The STACK_SIZE constant in LinuxThreads controls the spacing of thread stacks in the address space. It needs to be large enough so that there is plenty of room for each individual thread stack, but small enough to keep the stack of some threads from running into the global mysqld data. Unfortunately, as we have experimentally discovered, the Linux implementation of mmap() successfully unmaps a mapped region if you ask it to map out an address currently in use, zeroing out the data on the entire page instead of returning an error. So, the safety of mysqld or any other threaded application depends on the gentlemanly behavior of the code that creates threads. The user must take measures to make sure that the number of running threads at any given time is sufficiently low for thread stacks to stay away from the global heap. With mysqld, you should enforce this behavior by setting a reasonable value for the max_connections variable.

If you build MySQL yourself, you can patch LinuxThreads for better stack use. See Section 2.20.1.3, “Linux Source Distribution Notes”. If you do not want to patch LinuxThreads, you should set max_connections to a value no higher than 500. It should be even less if you have a large key buffer, large heap tables, or some other things that make mysqld allocate a lot of memory, or if you are running a 2.2 kernel with a 2GB patch. If you are using our binary or RPM version, you can safely set max_connections at 1500, assuming no large key buffer or heap tables with lots of data. The more you reduce STACK_SIZE in LinuxThreads the more threads you can safely create. Values between 128KB and 256KB are recommended.

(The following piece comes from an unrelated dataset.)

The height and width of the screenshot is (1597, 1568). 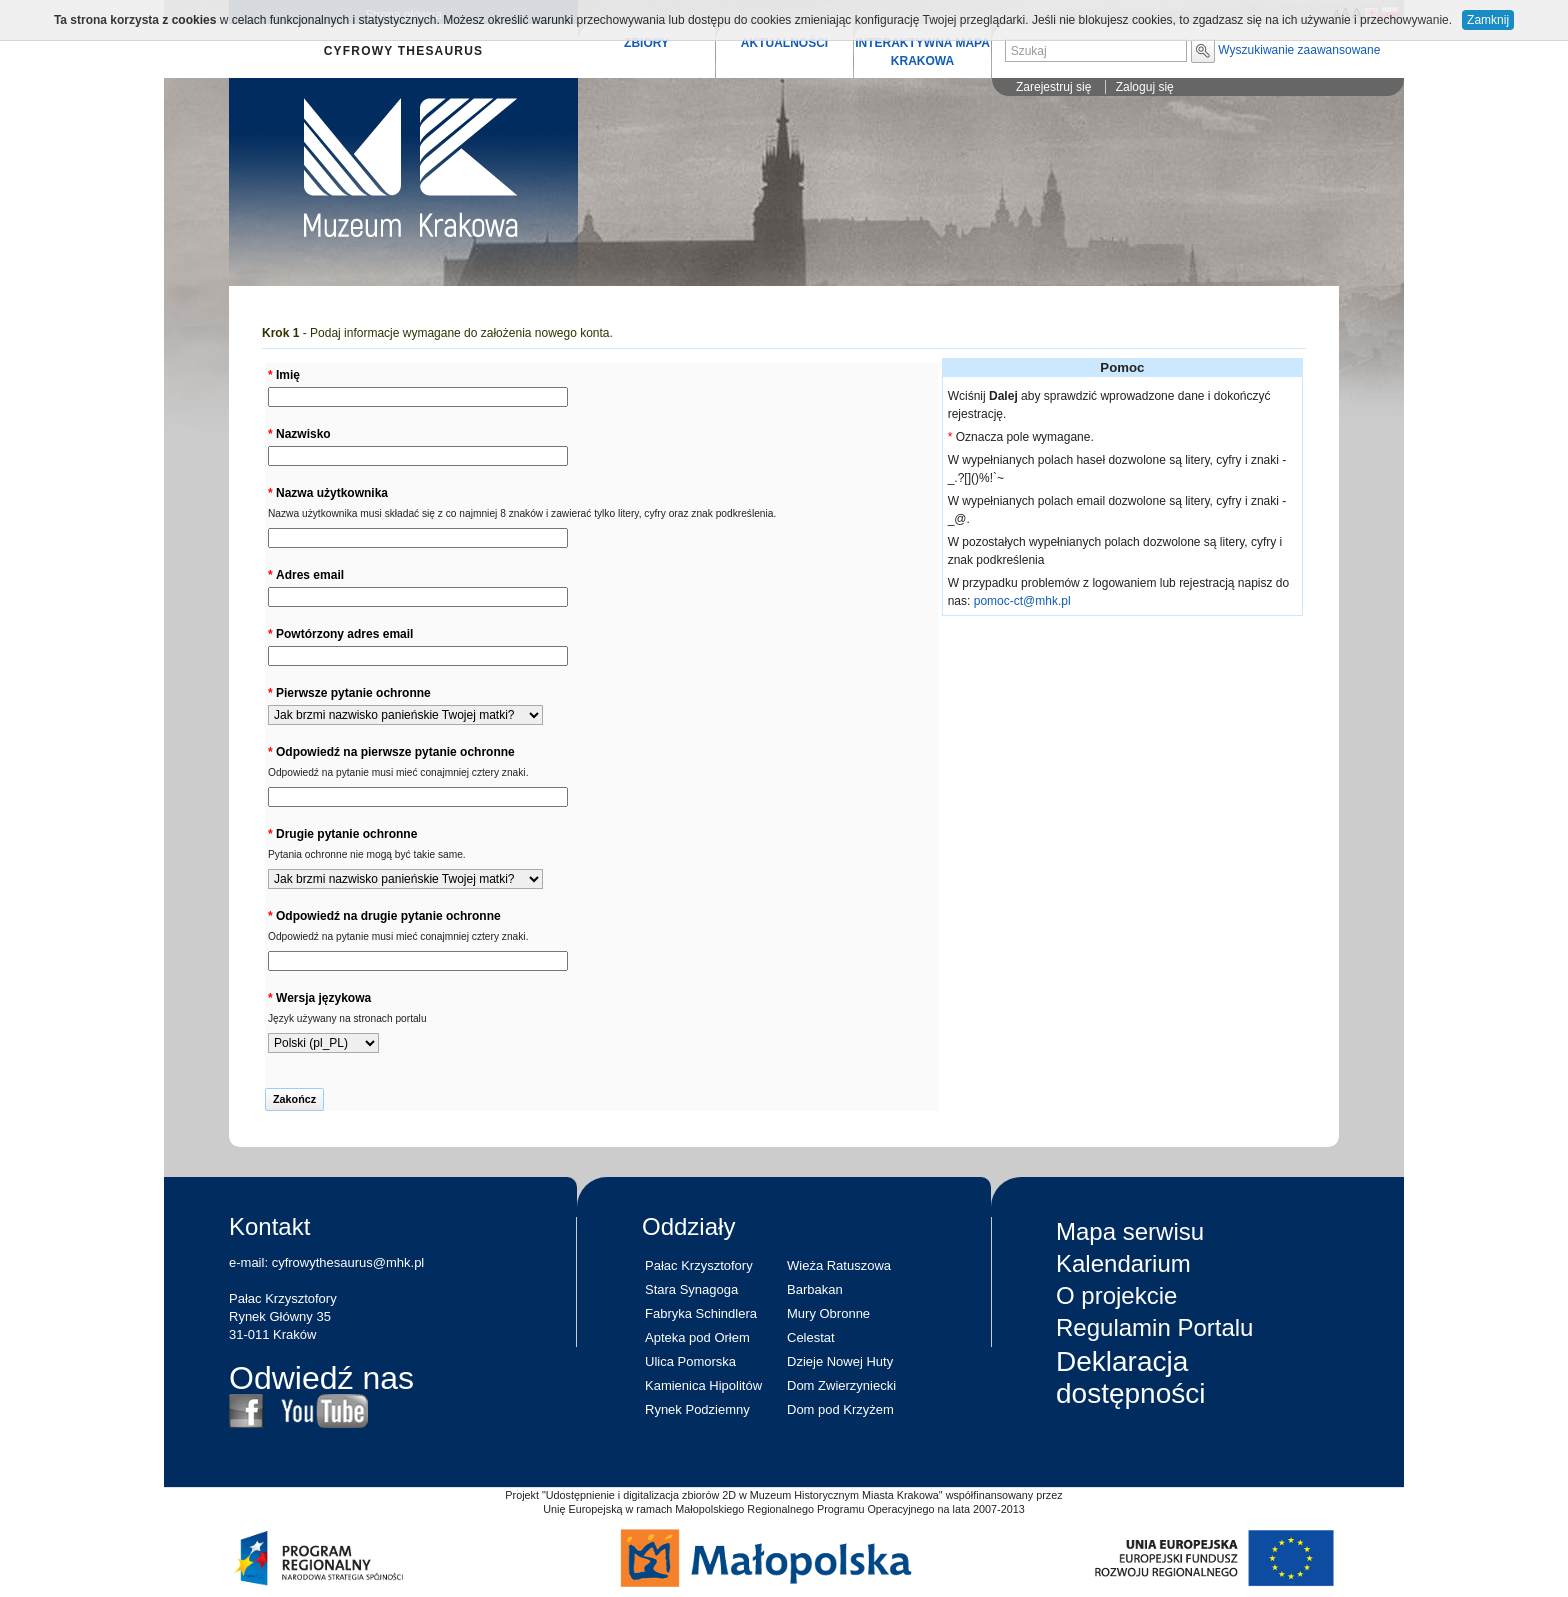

If you use a lot of concurrent connections, you may suffer from a feature in the 2.2 kernel that attempts to prevent fork bomb attacks by penalizing a process for forking or cloning a child. This causes MySQL not to scale well as you increase the number of concurrent clients. On single-CPU systems, we have seen this manifest as very slow thread creation; it may take a long time to connect to MySQL (as long as one minute), and it may take just as long to shut it down. On multiple-CPU systems, we have observed a gradual drop in query speed as the number of clients increases. In the process of trying to find a solution, we have received a kernel patch from one of our users who claimed it helped for his site. This patch is available at http://dev.mysql.com/Downloads/Patches/linux-fork.patch. We have done rather extensive testing of this patch on both development and production systems. It has significantly improved MySQL performance without causing any problems and is recommended for users who still run high-load servers on 2.2 kernels.

This issue has been fixed in the 2.4 kernel, so if you are not satisfied with the current performance of your system, rather than patching your 2.2 kernel, it might be easier to upgrade to 2.4. On SMP systems, upgrading also gives you a nice SMP boost in addition to fixing the fairness bug.

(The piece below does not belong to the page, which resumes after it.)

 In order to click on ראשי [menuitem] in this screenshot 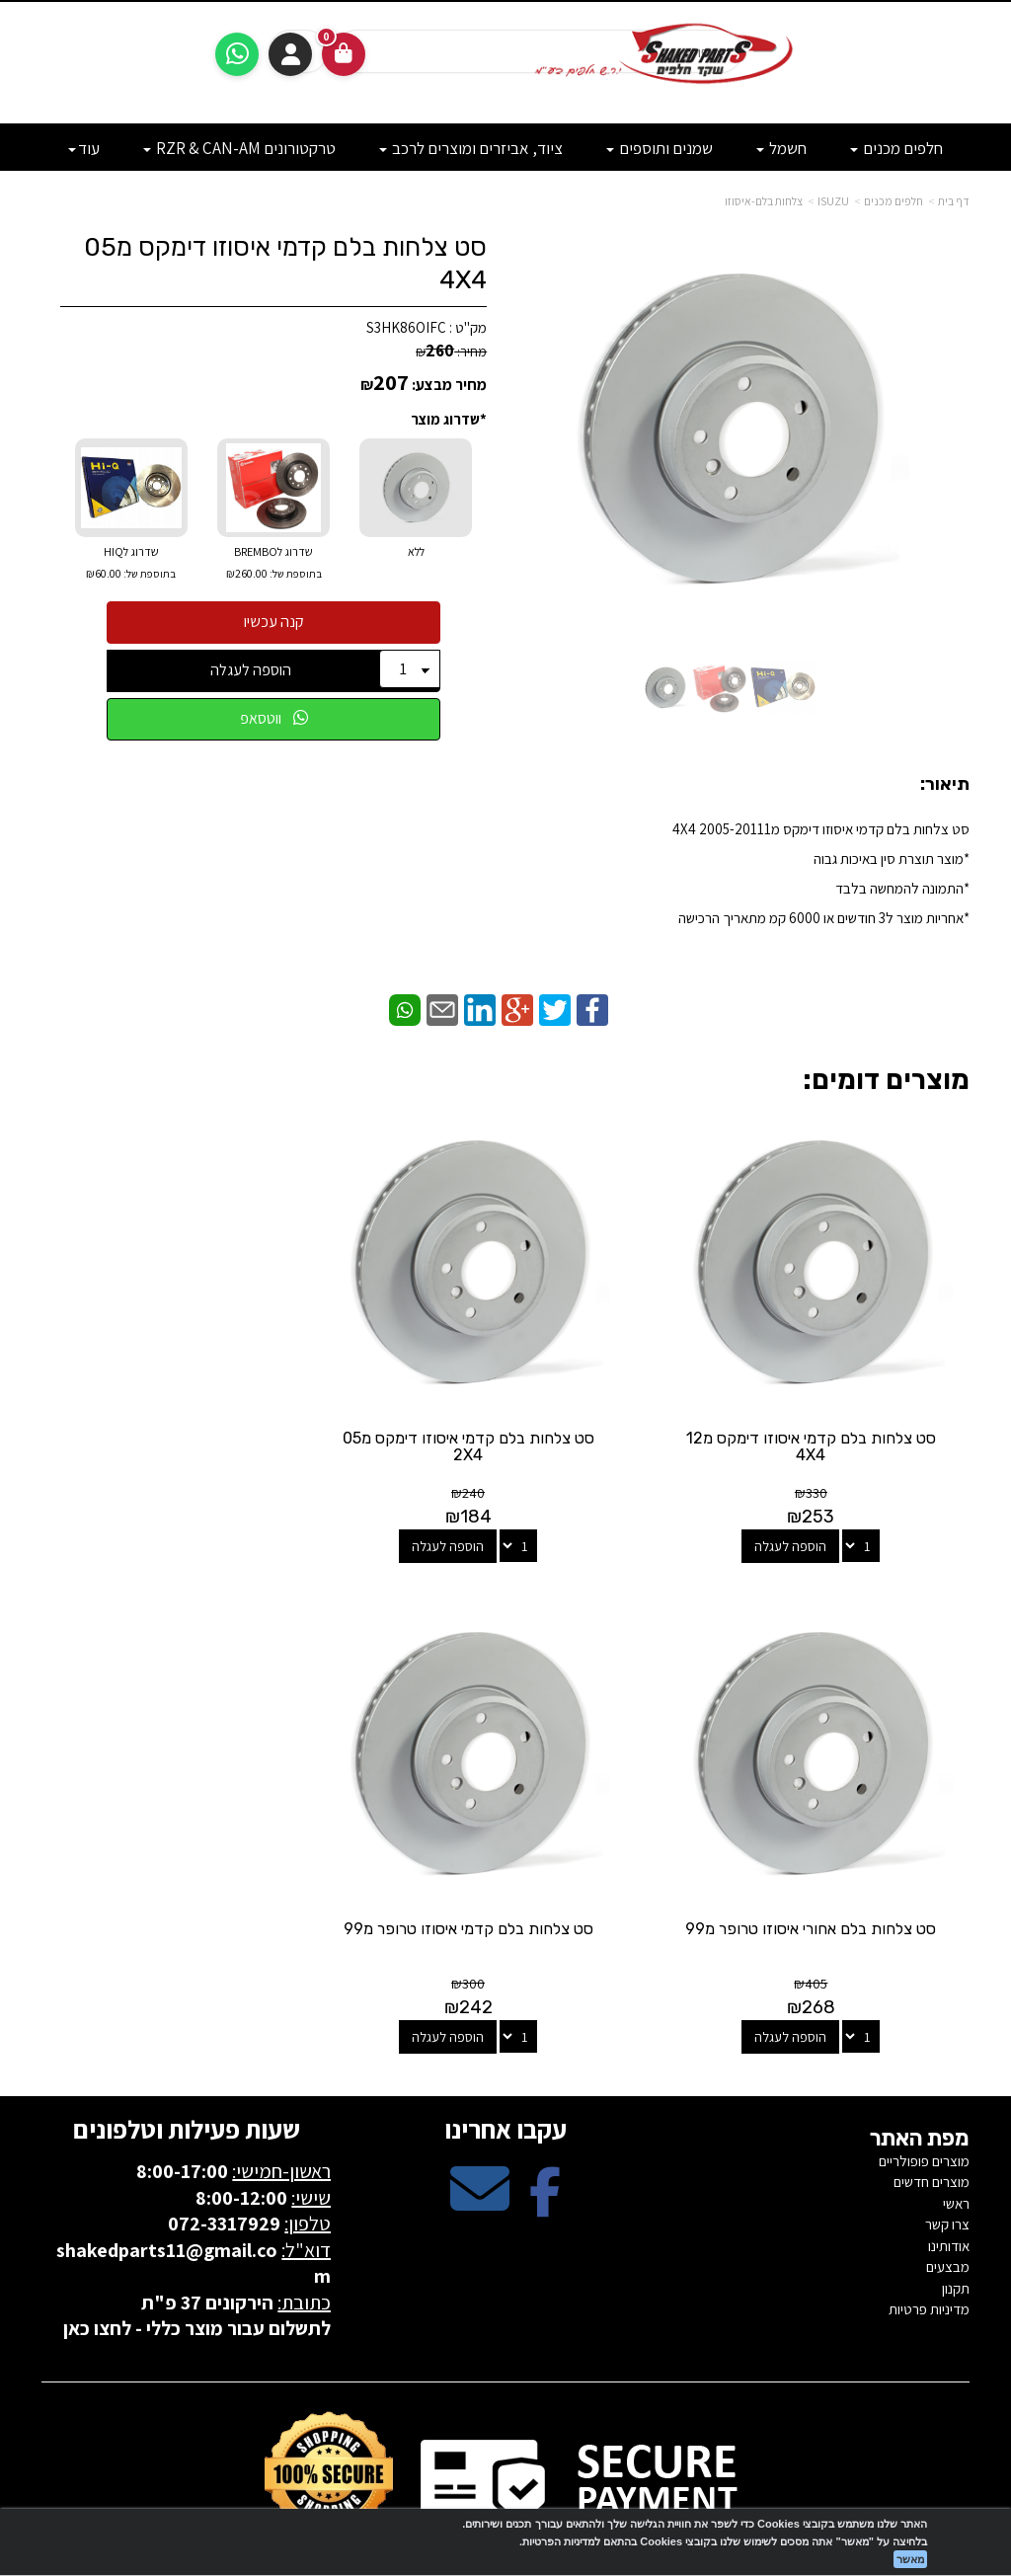, I will do `click(956, 2148)`. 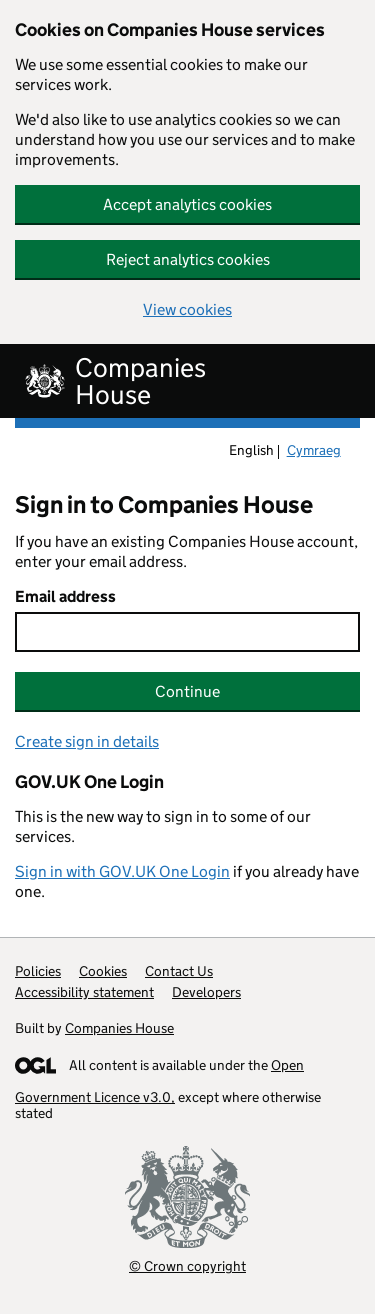 I want to click on Policies, so click(x=38, y=971).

We have tested MySQL on the 2.4 kernel on a two-CPU machine and found MySQL scales much better. There was virtually no slowdown on query throughput all the way up to 1,000 clients, and the MySQL scaling factor (computed as the ratio of maximum throughput to the throughput for one client) was 180%. We have observed similar results on a four-CPU system: Virtually no slowdown as the number of clients was increased up to 1,000, and a 300% scaling factor. Based on these results, for a high-load SMP server using a 2.2 kernel, it is definitely recommended to upgrade to the 2.4 kernel at this point.

We have discovered that it is essential to run the mysqld process with the highest possible priority on the 2.4 kernel to achieve maximum performance. This can be done by adding a renice -20 $$ command to mysqld_safe. In our testing on a four-CPU machine, increasing the priority resulted in a 60% throughput increase with 400 clients.

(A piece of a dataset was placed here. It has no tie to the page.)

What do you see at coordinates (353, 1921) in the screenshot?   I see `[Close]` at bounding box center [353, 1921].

If you see a dead mysqld server process with ps, this usually means that you have found a bug in MySQL or you have a corrupted table. See Section B.5.4.2, “What to Do If MySQL Keeps Crashing”.

To get a core dump on Linux if mysqld dies with a SIGSEGV signal, you can start mysqld with the --core-file option. Note that you also probably need to raise the core file size by adding ulimit -c 1000000 to mysqld_safe or starting mysqld_safe with --core-file-size=1000000. See Section 4.3.2, “mysqld_safe — MySQL Server Startup Script”.